Sofrada; bu kaşık geniş, ağzıma sığmıyor, istemiyorum. Ben de sevmiyorum, kenarları ağzımı kesiyor. Bu ne biçim kaşık, sapı kırık veya sapı yanmış diye şikâyet ediyorlardı. Aile her sofraya oturduğunda, bu tür şikayetler gündeme geliyordu.
Odun kaşıklardan bu tür şikayetlerin gelmesi üzerine yenisi alınıyordu. Yenisi de “Şimşir” ağacından yapılanı kaliteli olduğu için tercih ediliyordu. Fakat şimşir de olsa, özellikle çocuklar memnun olmuyorlardı.
Ailenin ortanca oğlu yurt dışından, getirdiği takım hâlindeki, “Yemek kaşığı” ağaçtan yapılmış değildi. İlk defa odun kaşığın dışında bir kaşık ile yemek yiyeceklerdi.

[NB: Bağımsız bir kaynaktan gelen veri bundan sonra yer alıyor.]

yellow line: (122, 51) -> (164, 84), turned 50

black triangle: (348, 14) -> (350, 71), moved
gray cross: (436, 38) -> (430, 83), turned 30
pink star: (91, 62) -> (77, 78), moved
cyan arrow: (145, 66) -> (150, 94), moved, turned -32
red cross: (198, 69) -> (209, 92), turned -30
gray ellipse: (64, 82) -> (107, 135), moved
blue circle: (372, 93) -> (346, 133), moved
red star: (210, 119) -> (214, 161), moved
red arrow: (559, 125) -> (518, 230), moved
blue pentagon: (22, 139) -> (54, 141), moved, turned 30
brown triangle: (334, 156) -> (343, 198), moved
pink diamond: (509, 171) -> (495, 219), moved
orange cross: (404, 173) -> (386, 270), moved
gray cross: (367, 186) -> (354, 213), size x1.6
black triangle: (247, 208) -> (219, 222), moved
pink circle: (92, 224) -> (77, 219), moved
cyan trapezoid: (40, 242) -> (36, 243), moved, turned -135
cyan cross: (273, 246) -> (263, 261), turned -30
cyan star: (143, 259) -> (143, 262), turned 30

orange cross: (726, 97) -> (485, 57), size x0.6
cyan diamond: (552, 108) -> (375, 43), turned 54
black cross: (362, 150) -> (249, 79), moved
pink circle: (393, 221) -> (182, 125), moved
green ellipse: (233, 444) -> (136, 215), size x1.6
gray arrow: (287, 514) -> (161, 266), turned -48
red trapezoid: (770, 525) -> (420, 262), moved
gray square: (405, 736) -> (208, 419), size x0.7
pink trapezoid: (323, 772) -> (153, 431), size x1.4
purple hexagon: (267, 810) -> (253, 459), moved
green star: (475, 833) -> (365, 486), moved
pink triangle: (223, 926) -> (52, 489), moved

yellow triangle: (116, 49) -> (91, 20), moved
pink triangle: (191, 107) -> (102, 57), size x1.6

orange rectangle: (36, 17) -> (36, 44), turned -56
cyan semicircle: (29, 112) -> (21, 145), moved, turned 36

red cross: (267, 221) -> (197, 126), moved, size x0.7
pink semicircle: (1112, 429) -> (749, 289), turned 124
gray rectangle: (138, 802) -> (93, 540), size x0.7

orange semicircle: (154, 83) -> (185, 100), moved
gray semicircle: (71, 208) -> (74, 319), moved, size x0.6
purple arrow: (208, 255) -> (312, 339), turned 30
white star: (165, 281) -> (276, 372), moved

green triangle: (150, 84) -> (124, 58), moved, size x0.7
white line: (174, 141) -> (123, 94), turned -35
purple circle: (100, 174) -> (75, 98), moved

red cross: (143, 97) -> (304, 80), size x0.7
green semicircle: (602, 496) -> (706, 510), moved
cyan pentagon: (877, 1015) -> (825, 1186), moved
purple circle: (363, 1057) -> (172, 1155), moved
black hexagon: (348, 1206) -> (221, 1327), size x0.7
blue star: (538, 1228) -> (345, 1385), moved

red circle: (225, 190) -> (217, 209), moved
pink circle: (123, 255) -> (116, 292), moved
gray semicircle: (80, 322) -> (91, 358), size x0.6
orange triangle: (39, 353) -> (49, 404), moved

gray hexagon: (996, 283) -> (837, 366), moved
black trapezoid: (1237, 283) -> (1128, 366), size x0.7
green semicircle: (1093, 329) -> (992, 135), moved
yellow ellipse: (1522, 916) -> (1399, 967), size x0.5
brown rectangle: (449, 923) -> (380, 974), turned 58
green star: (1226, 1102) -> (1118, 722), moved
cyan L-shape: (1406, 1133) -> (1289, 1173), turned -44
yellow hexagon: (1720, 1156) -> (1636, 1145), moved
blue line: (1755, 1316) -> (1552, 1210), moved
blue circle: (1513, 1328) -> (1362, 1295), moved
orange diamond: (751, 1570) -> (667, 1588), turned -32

Torununun getirdiği kaşığa, Nine sevinmişti. Nine, ocak başından kalkmaz ama her şeyden haberi vardı. Hediye kaşıklar küçük fakat yemek yemeğe uygundu. Nine beğendikten sonra başka söze gerek yoktu.
Nine, doksanı geçmiş olmasına karşılık, yeni ve yenilikten hoşlanıyordu. Yaşı gereği küçülmüş, kamburu çıkmış ve bir deri bir kemik kalmıştı. Çocukların yaramazlığına, “Akıllı çocuk yaramaz olur,” karşılığını veridi. Onların oyunlarına oturduğu yerden katılır, yaptıkları yanlışlara gülerdi. Güldüğünde kalan iki dişi de görülürdü. Problemsiz hâle gelen gözleri gibi kulakları da az işitirdi. Derisi iyice kırışmıştı. Parmak eklemlerinin oynadığı görülürdü.
Bundan sonra yemekte, “Demir kaşıklar” kullanılacaktı. Nine, “Kaşıklar çok güzel, ağza uygun görünüşü güzel,” Dedi.
Nine oğluna baktı, düşüncen dedi. Oğlu, “Ana bu kaşıklar kırar dişlerimizi,” Dedi. Nine “Oğlum kaşığı ısırmayacaksın,” Dedi. Budama işini yapan bir makinen olsa, ona işlerini gördürmez misin? Dedi. İnsan iyi olana kolay alışıyordu. Çok geçmeden, sanki yıllardır, bunlarla yeniyor gibi oldu. Peynir, et, yumurta, süt, yağ, yoğurt gibi yiyecekleri buzdolabına koymazsak bozulmaz mı? Peki buzdolabı kullanmak istemez misin?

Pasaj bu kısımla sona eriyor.